Jason Ryf’s Hard Every Day Training program
Running Times featured an article discussing distance runner Jason Ryf’s training patterns of running hard everyday. With a marathon best time of 2:21:40 (5:24 pace) he runs the majority of his miles at a 6:00 pace. Even Olympic Marathoner Ryan Hall doesn’t run his easy runs that fast. Hall’ marathon PR is 2:04:58 has him at a 4:46 mile pace and his easy runs are at a 7:00-7:30 pace as described in his book Running With Joy.
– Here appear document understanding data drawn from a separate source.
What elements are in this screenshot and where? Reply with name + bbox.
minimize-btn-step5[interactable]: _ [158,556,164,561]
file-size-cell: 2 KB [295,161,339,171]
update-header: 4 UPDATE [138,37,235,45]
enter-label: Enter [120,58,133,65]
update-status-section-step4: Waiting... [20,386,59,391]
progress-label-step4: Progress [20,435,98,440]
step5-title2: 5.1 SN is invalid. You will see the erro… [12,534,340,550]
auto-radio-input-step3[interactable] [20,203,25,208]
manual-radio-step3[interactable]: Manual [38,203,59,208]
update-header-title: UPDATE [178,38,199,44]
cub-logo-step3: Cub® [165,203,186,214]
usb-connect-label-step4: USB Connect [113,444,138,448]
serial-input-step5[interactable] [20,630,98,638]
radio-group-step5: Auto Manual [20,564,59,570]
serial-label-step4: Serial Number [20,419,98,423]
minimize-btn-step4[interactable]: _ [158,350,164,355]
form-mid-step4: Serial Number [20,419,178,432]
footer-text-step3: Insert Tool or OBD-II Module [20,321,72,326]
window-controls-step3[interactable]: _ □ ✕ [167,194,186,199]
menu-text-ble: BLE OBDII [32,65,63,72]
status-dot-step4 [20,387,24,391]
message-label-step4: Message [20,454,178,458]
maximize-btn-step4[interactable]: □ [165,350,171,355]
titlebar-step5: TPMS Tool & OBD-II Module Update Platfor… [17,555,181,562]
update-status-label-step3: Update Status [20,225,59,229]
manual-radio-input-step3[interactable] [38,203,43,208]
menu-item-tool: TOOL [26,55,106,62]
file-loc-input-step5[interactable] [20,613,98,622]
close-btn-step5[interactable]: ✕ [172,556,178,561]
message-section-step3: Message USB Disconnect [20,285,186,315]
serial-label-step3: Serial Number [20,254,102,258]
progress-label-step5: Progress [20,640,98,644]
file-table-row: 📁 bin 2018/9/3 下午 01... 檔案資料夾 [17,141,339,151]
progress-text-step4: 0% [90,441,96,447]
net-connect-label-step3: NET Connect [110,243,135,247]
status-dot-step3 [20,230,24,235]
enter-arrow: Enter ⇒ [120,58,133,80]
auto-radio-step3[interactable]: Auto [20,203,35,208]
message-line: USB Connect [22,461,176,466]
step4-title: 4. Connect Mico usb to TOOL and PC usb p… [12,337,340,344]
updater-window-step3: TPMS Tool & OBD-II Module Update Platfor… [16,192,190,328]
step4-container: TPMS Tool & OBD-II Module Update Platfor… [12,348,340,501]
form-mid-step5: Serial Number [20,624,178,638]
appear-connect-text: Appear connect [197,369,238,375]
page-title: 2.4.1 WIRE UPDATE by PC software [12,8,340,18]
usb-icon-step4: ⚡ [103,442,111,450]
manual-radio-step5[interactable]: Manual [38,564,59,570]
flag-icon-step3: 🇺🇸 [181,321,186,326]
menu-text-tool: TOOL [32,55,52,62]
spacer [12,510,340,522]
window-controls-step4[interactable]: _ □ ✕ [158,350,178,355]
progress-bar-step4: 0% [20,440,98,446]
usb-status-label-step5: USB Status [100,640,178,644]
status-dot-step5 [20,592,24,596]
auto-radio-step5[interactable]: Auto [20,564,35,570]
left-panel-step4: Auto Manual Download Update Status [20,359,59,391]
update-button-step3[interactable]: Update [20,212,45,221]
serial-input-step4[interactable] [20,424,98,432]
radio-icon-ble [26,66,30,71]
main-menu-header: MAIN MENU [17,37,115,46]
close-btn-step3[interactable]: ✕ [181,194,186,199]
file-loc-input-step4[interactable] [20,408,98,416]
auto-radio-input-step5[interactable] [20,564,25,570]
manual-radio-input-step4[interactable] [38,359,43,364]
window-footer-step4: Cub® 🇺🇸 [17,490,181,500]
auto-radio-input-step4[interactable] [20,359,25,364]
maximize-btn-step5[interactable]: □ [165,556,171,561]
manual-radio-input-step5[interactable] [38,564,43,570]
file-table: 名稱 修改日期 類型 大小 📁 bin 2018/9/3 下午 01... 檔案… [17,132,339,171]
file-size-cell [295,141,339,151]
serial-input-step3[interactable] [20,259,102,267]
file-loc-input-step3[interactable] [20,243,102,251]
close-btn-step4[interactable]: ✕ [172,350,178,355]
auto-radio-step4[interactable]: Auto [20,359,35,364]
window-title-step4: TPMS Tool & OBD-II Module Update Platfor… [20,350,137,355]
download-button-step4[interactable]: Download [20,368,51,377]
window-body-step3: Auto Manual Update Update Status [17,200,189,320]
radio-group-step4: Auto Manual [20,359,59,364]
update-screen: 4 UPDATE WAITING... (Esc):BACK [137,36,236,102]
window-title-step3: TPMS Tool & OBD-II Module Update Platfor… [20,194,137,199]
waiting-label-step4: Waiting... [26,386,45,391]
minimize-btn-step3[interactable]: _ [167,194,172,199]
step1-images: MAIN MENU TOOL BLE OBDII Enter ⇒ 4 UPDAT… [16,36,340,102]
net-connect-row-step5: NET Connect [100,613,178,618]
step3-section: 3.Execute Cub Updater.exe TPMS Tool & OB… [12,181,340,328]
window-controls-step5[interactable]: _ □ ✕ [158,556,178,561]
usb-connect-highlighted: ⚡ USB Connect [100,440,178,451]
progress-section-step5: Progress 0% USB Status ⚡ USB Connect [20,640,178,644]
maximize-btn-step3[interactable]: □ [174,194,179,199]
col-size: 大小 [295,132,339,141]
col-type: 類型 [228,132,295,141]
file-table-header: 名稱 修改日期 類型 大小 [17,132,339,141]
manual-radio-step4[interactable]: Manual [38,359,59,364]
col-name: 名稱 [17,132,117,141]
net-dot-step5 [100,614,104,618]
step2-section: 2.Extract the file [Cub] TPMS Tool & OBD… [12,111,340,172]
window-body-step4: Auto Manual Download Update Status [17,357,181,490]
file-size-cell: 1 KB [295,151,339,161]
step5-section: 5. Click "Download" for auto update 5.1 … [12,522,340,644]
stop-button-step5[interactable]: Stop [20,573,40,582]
I will agree that what works for some does not work for others, but I have to disagree with the idea that going hard everyday is good for you, or even right for some. There is definitely truth and success behind the Lydiard training principles which incorporate speed in the weeks leading up to a race after a strong base has been established. I can’t imagine there is a physiologic benefit to running hard every and not incorporating rest for recovery. We know the benefits rest has in terms of recovery and rebuilding. Ryf had a stress fracture in his leg and foot with his type of training which is a classic overuse injury from lack of rest. He only claims two years of running injury free. While he is without a doubt producing incredibly fast times, avoiding injury is more important and could potentially bring even faster race times. There even is argument that Alberto Salalzar’s training regimen of constant hard running produced chronic inflammation leading to his myocardial infarction.
My thought was that Running Times was kind of over exaggerating how hard he actually trains.
6:00 per mile is 10% slower his marathon pace. Looking at his paces vs mine, if I cut down on some of my recovery runs I’d be averaging 110% of my marathon pace for my total weekly average pace. And I certainly don’t feel like I’m training crazy hard.
While that average pace may sound fast to us, it’s roughly a full minute slower per mile than his 10k/13.1 pace.
I do agree it’s a bit excessive, but I don’t think it’s as bad as the article says.